Admission post-bac : la ministre de l’Enseignement supérieur dénonce un "énorme gâchis"

Alors que des dizaines milliers de bacheliers sont encore sur liste d'attente sur la plateforme d'admission post-bac (APB), Frédérique Vidal lance lundi un grand plan de concertation.

"Un énorme gâchis". Les mots sont durs, et sont prononcés par Frédérique Vidal. Invitée de France Inter, la ministre de l’Enseignement supérieur a évoqué les résultats de la troisième phase d’admission, suite à laquelle près de 87.000 bacheliers sont toujours en attente d’une place à l’université. Engorgement des universités, filières saturées, boom démographique des années 2000 non anticipé : des dizaines de milliers de jeunes ne savent toujours pas ce qu'ils feront à la rentrée. I

Ces derniers ont été placés sur des listes d’attente et devront passer leurs vacances à consulter régulièrement la plateforme Admission post-bac (APB), où seront mises en ligne (jusqu’au 25 septembre) les places vacantes. Selon Frédérique Vidal, la situation est un "énorme gâchis" et il n'est "absolument pas normal" que l’orientation de lycéens dépende d’un système informatique.
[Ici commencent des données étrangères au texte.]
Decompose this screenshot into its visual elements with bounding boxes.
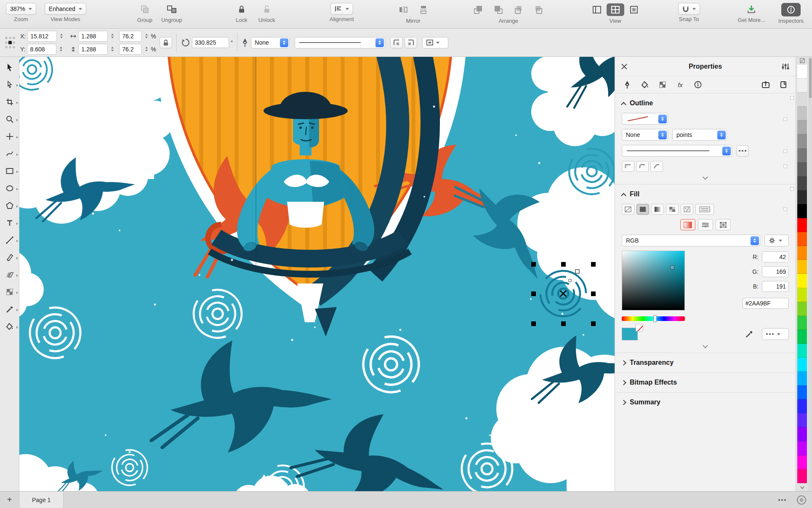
color-field[interactable] [622,251,685,310]
palette-options-button[interactable] [796,57,808,64]
object-height-input[interactable] [78,44,108,55]
outline-style-dropdown[interactable] [622,145,732,157]
mirror-horizontal-button[interactable] [394,3,412,16]
wrap-text-right-button[interactable] [405,37,417,48]
pick-tool[interactable] [1,59,19,76]
summary-header[interactable]: Summary [622,397,789,408]
palette-swatch[interactable] [797,316,807,330]
palette-swatch[interactable] [797,330,807,344]
outline-expand-button[interactable] [622,172,789,180]
rectangle-tool[interactable] [1,162,19,179]
color-sliders-button[interactable] [698,219,713,230]
color-viewer-button[interactable] [680,219,695,230]
more-options-icon[interactable] [778,499,786,501]
cap-butt-button[interactable] [622,161,634,172]
scale-width-stepper[interactable] [144,31,149,42]
width-stepper[interactable] [109,31,115,42]
palette-swatch[interactable] [797,344,807,358]
palette-swatch[interactable] [797,469,807,483]
zoom-tool[interactable] [1,110,19,128]
palette-swatch[interactable] [797,385,807,399]
y-stepper[interactable] [58,44,64,55]
palette-swatch[interactable] [797,190,807,204]
palette-swatch[interactable] [797,120,807,134]
page-tab[interactable]: Page 1 [19,492,64,508]
back-one-button[interactable] [530,3,548,16]
outline-width-dropdown[interactable]: None [251,37,290,48]
group-button[interactable] [136,3,154,16]
bitmap-effects-header[interactable]: Bitmap Effects [622,377,789,388]
ellipse-tool[interactable] [1,179,19,197]
cap-round-button[interactable] [636,161,649,172]
shadow-tool[interactable] [1,266,19,283]
palette-swatch[interactable] [797,163,807,176]
tab-fill[interactable] [638,78,652,91]
object-origin-selector[interactable] [4,35,16,50]
outline-settings-button[interactable] [736,145,749,157]
current-fill-swatch[interactable] [622,328,638,340]
palette-swatch[interactable] [797,413,807,427]
export-panel-button[interactable] [759,78,773,91]
palette-swatch[interactable] [797,455,807,469]
shape-tool[interactable] [1,76,19,93]
color-model-dropdown[interactable]: RGB [622,235,760,246]
transparency-header[interactable]: Transparency [622,357,789,368]
palette-swatch[interactable] [797,93,807,107]
palette-swatch[interactable] [797,441,807,455]
palette-swatch[interactable] [797,288,807,302]
palette-swatch[interactable] [797,274,807,288]
lock-ratio-button[interactable] [160,37,172,48]
color-palettes-button[interactable] [716,219,731,230]
polygon-tool[interactable] [1,197,19,214]
palette-scroll-button[interactable] [796,484,808,491]
color-field-selector[interactable] [670,265,674,270]
alignment-dropdown[interactable] [330,3,353,15]
settings-icon[interactable] [797,495,806,505]
fill-winding-button[interactable] [695,204,714,215]
unlock-button[interactable] [258,3,276,16]
solid-fill-button[interactable] [636,204,649,215]
vertical-scrollbar[interactable] [808,57,812,491]
scale-height-input[interactable] [119,44,142,55]
y-position-input[interactable] [27,44,56,55]
zoom-dropdown[interactable]: 387% [6,3,36,15]
pattern-fill-button[interactable] [666,204,679,215]
line-style-dropdown[interactable] [295,37,385,48]
palette-swatch[interactable] [797,218,807,232]
transparency-tool[interactable] [1,283,19,300]
cap-square-button[interactable] [650,161,663,172]
palette-swatch[interactable] [797,232,807,246]
height-stepper[interactable] [109,44,115,55]
to-front-button[interactable] [469,3,487,16]
hue-slider-handle[interactable] [653,315,657,322]
tab-effects[interactable]: fx [673,78,687,91]
r-value-input[interactable] [762,251,789,262]
mirror-vertical-button[interactable] [415,3,432,16]
node-marker[interactable] [569,279,571,282]
texture-fill-button[interactable] [681,204,693,215]
page-view-button[interactable] [625,3,643,16]
get-more-button[interactable] [743,3,760,16]
fill-more-dropdown[interactable] [762,328,789,340]
palette-swatch[interactable] [797,176,807,190]
pin-panel-button[interactable] [776,78,791,91]
node-marker[interactable] [575,270,579,273]
palette-swatch[interactable] [797,372,807,385]
fill-expand-button[interactable] [622,340,789,348]
rotation-angle-input[interactable] [192,37,229,48]
ungroup-button[interactable] [163,3,181,16]
outline-preset-dropdown[interactable] [622,113,668,125]
freehand-tool[interactable] [1,128,19,145]
view-modes-dropdown[interactable]: Enhanced [45,3,86,15]
fill-header[interactable]: Fill [622,189,789,200]
snap-to-dropdown[interactable] [678,3,700,15]
scale-height-stepper[interactable] [144,44,149,55]
x-stepper[interactable] [59,31,64,42]
outline-units-dropdown[interactable]: points [672,129,727,141]
object-width-input[interactable] [78,31,108,42]
line-tool[interactable] [1,231,19,249]
palette-swatch[interactable] [797,427,807,441]
g-value-input[interactable] [762,266,789,277]
palette-swatch[interactable] [797,260,807,274]
b-value-input[interactable] [762,281,789,292]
La ministre a dénoncé une "situation injuste et qui n’a aucun sens". "Nous entrons dans la troisième phase et à partir du 18 juillet, le système va changer. Il reste 200.000 places disponibles dans l’enseignement supérieur et cette fois-ci les étudiants vont avoir à se positionner sur des places dont on sait qu’elles sont libres", a précisé la ministre de l’enseignement supérieur. Une vaste concertation avec les acteurs de l’enseignement supérieur doit débuter lundi après-midi pour "trouver rapidement des solutions pour la rentrée 2018", a renchéri la ministre.